Brooklyn pols push for bulletproof windows for NYPD patrol cars
A long list of changes have been suggested following a grand jury’s decision not to indict a police officer for the death of Eric Garner and after a later shooting of two police officers in Bedford-Stuyvesant. Some recommended reforms include better training for law enforcement and perhaps a special prosecutor who would handle alleged police misconduct. However, other politicians, including some Brooklyn legislators, are pushing for bulletproof glass for police patrol cars.
A group of Republican pols — including state Sen. Marty Golden (R-Bay Ridge) and state Assemblymember Nicole Malliotakis (R-Bay Ridge) — are set to put forth legislation to outfit police cars with protective gear.
“We are proposing state legislation to begin to retrofit all law enforcement vehicles in New York state with the best protective bullet proof glass for all windows,” said state Assemblymember Jim Tedisco (R-Glenville).
Golden, a retired New York City police officer, equates bulletproofed police cars to the bulletproof vests police officers wear while on the street.

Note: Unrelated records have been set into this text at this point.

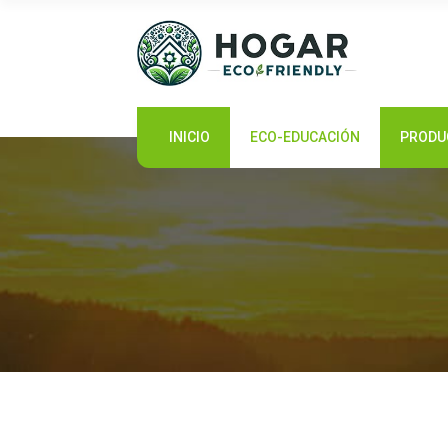
INICIO
INICIO
ECO-EDUCACIÓN
PRODU
ECO-EDUCACIÓN
PRODUCTOS SOSTENIBLES
COMUNIDAD ECO
NOTICIAS
CONTACTO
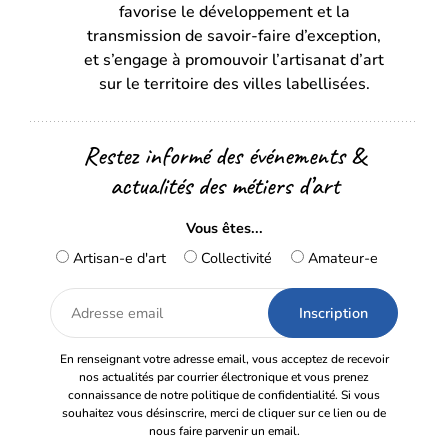
favorise le développement et la
nouvel
nouvel
transmission de savoir-faire d’exception,
onglet)
onglet)
et s’engage à promouvoir l’artisanat d’art
sur le territoire des villes labellisées.
Restez informé des événements &
actualités des métiers d’art
Vous êtes...
Artisan-e d'art
Collectivité
Amateur-e
Adresse
email
En renseignant votre adresse email, vous acceptez de recevoir
nos actualités par courrier électronique et vous prenez
connaissance de notre politique de confidentialité. Si vous
souhaitez vous désinscrire, merci de cliquer sur ce lien ou de
nous faire parvenir un email.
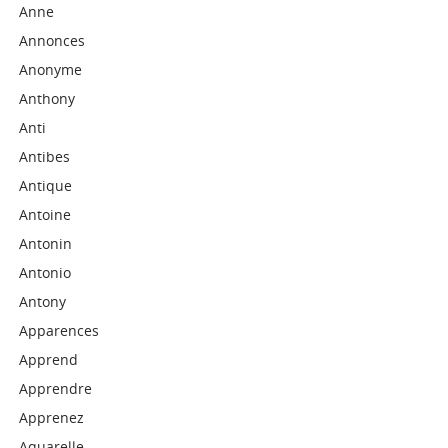
Anne
Annonces
Anonyme
Anthony
Anti
Antibes
Antique
Antoine
Antonin
Antonio
Antony
Apparences
Apprend
Apprendre
Apprenez
Aquarelle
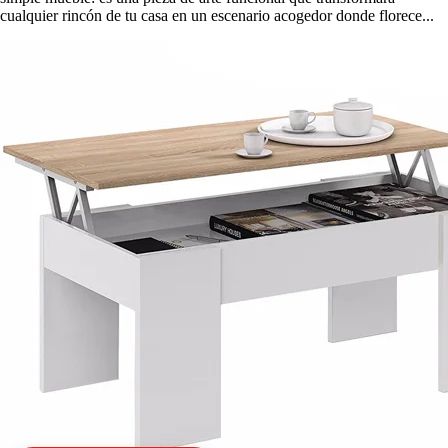
cualquier rincón de tu casa en un escenario acogedor donde florece...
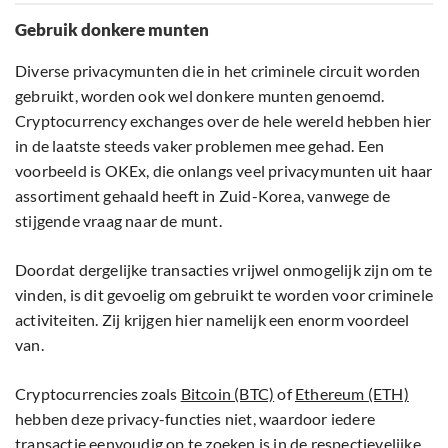
Gebruik donkere munten
Diverse privacymunten die in het criminele circuit worden
gebruikt, worden ook wel donkere munten genoemd.
Cryptocurrency exchanges over de hele wereld hebben hier
in de laatste steeds vaker problemen mee gehad. Een
voorbeeld is OKEx, die onlangs veel privacymunten uit haar
assortiment gehaald heeft in Zuid-Korea, vanwege de
stijgende vraag naar de munt.
Doordat dergelijke transacties vrijwel onmogelijk zijn om te
vinden, is dit gevoelig om gebruikt te worden voor criminele
activiteiten. Zij krijgen hier namelijk een enorm voordeel
van.
Cryptocurrencies zoals
Bitcoin (BTC)
of
Ethereum (ETH)
hebben deze privacy-functies niet, waardoor iedere
transactie eenvoudig op te zoeken is in de respectievelijke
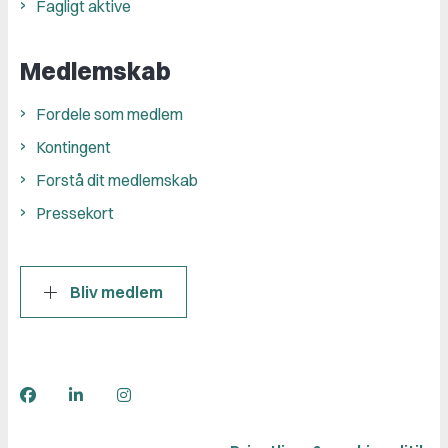
Fagligt aktive
Medlemskab
Fordele som medlem
Kontingent
Forstå dit medlemskab
Pressekort
Bliv medlem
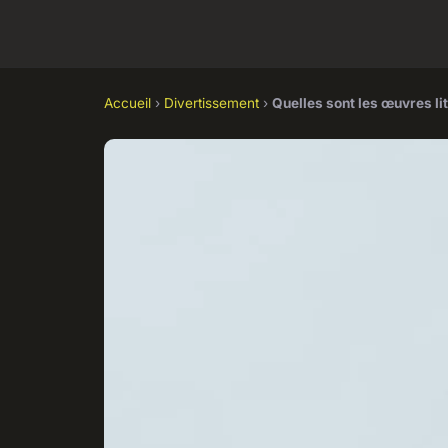
Accueil
›
Divertissement
›
Quelles sont les œuvres lit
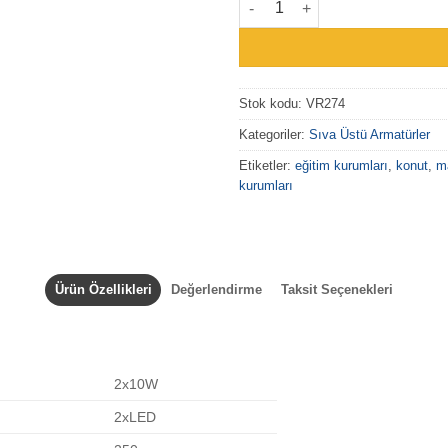
Stok kodu:
VR274
Kategoriler:
Sıva Üstü Armatürler
Etiketler:
eğitim kurumları
,
konut
,
m
kurumları
Ürün Özellikleri
Değerlendirme
Taksit Seçenekleri
2x10W
2xLED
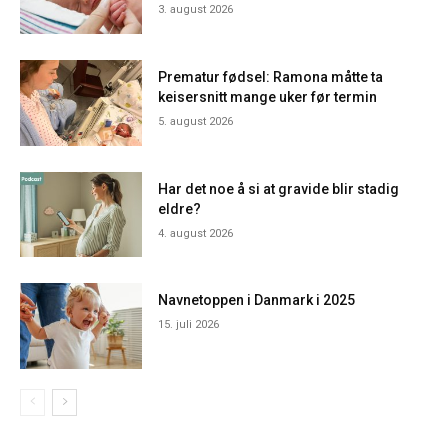
3. august 2026
Prematur fødsel: Ramona måtte ta
keisersnitt mange uker før termin
5. august 2026
Har det noe å si at gravide blir stadig
eldre?
4. august 2026
Navnetoppen i Danmark i 2025
15. juli 2026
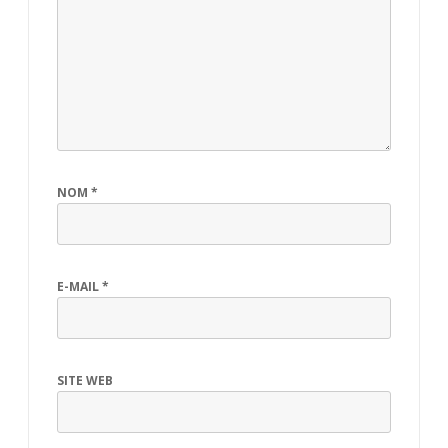
NOM
*
E-MAIL
*
SITE WEB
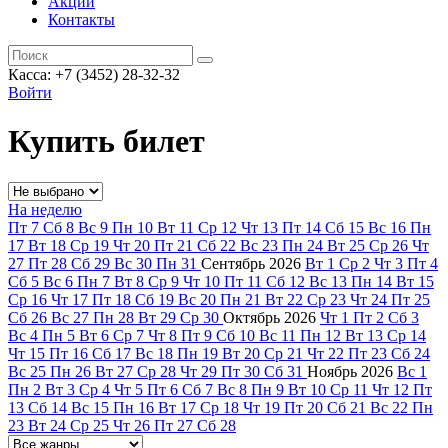
Акции
Контакты
Касса: +7 (3452)
28-32-32
Войти
Купить билет
На неделю
Пт
7
Сб
8
Вс
9
Пн
10
Вт
11
Ср
12
Чт
13
Пт
14
Сб
15
Вс
16
Пн
17
Вт
18
Ср
19
Чт
20
Пт
21
Сб
22
Вс
23
Пн
24
Вт
25
Ср
26
Чт
27
Пт
28
Сб
29
Вс
30
Пн
31
Сентябрь
2026
Вт
1
Ср
2
Чт
3
Пт
4
Сб
5
Вс
6
Пн
7
Вт
8
Ср
9
Чт
10
Пт
11
Сб
12
Вс
13
Пн
14
Вт
15
Ср
16
Чт
17
Пт
18
Сб
19
Вс
20
Пн
21
Вт
22
Ср
23
Чт
24
Пт
25
Сб
26
Вс
27
Пн
28
Вт
29
Ср
30
Октябрь
2026
Чт
1
Пт
2
Сб
3
Вс
4
Пн
5
Вт
6
Ср
7
Чт
8
Пт
9
Сб
10
Вс
11
Пн
12
Вт
13
Ср
14
Чт
15
Пт
16
Сб
17
Вс
18
Пн
19
Вт
20
Ср
21
Чт
22
Пт
23
Сб
24
Вс
25
Пн
26
Вт
27
Ср
28
Чт
29
Пт
30
Сб
31
Ноябрь
2026
Вс
1
Пн
2
Вт
3
Ср
4
Чт
5
Пт
6
Сб
7
Вс
8
Пн
9
Вт
10
Ср
11
Чт
12
Пт
13
Сб
14
Вс
15
Пн
16
Вт
17
Ср
18
Чт
19
Пт
20
Сб
21
Вс
22
Пн
23
Вт
24
Ср
25
Чт
26
Пт
27
Сб
28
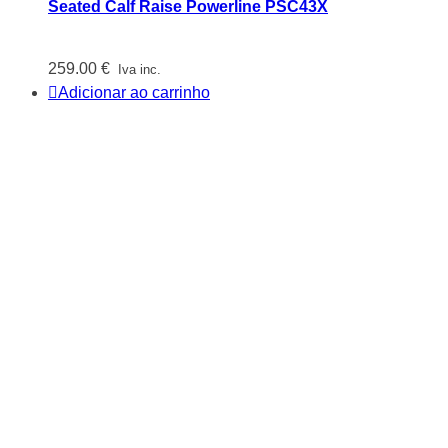
Seated Calf Raise Powerline PSC43X
259.00
€
Iva inc.
Adicionar ao carrinho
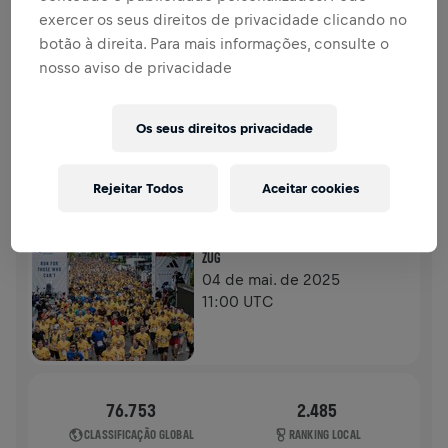
DOAÇÕES
DOE
exercer os seus direitos de privacidade clicando no
botão à direita. Para mais informações, consulte o
Doe para fazer a diferença! 100% da sua doação vai
nosso aviso de privacidade
para a pesquisa sobre lesões na medula espinhal.
HISTÓRIA
Os seus direitos privacidade
WINGS FOR LIFE WORLD RUN
2025
Rejeitar Todos
Aceitar cookies
CORRIDA FÍSICA
ZUG
04 de mai. de 2025
11:00 UTC
76.753
2.485
CLASSIFICAÇÃO GLOBAL
RANKING LOCAL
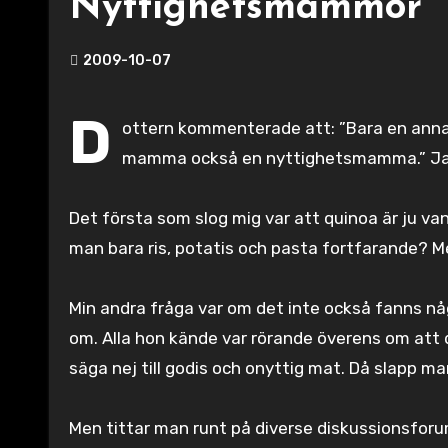
Nyttighetsmammor
2009-10-07
D
ottern kommenterade att: ”Bara en annan 
mamma också en nyttighetsmamma.” Jag 
Det första som slog mig var att quinoa är ju va
man bara ris, potatis och pasta fortfarande? M
Min andra fråga var om det inte också fanns nå
om. Alla hon kände var rörande överens om att
säga nej till godis och onyttig mat. Då slapp ma
Men tittar man runt på diverse diskussionsforum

“We provide police offers with bullet-proof vests to protect them when they are on the streets patrolling,” Golden said in a statement. “We should give them equal protection when they are in their patrol cars. This bill accomplishes that goal.”
The call for protection of police officers is a significant shift in discourse. Immediately following the deaths of Garner, Michael Brown in Ferguson, Missouri, and Akai Gurley in Brooklyn — all unarmed men of color killed at the hands of a police officer — reform efforts have been focused on changing the way police units patrol and approach communities of color and how the criminal justice system addresses instances of police abuse and misconduct.
The Republican-led proposal, according to Adam Kramer, chief of staff for Tedisco, would install bulletproof glass in police cars over a phased-in period, starting with the NYPD and New York state police. But concerns have been raised regarding the cost of this effort.
Capital New York reports that with the NYPD’s car fleet of more than 9,000 and more than 3,000 state police trooper vehicles, the cost of retrofitting each car would range from $50,000 to $500,000.
“We cannot put a price on protecting the men and women who put their lives on the line each and every day to protect us,” state Sen. Phil Boyle (R-Suffolk County), a sponsor of the proposal, said in a statement. “When our police officers are safer, we are all safer.”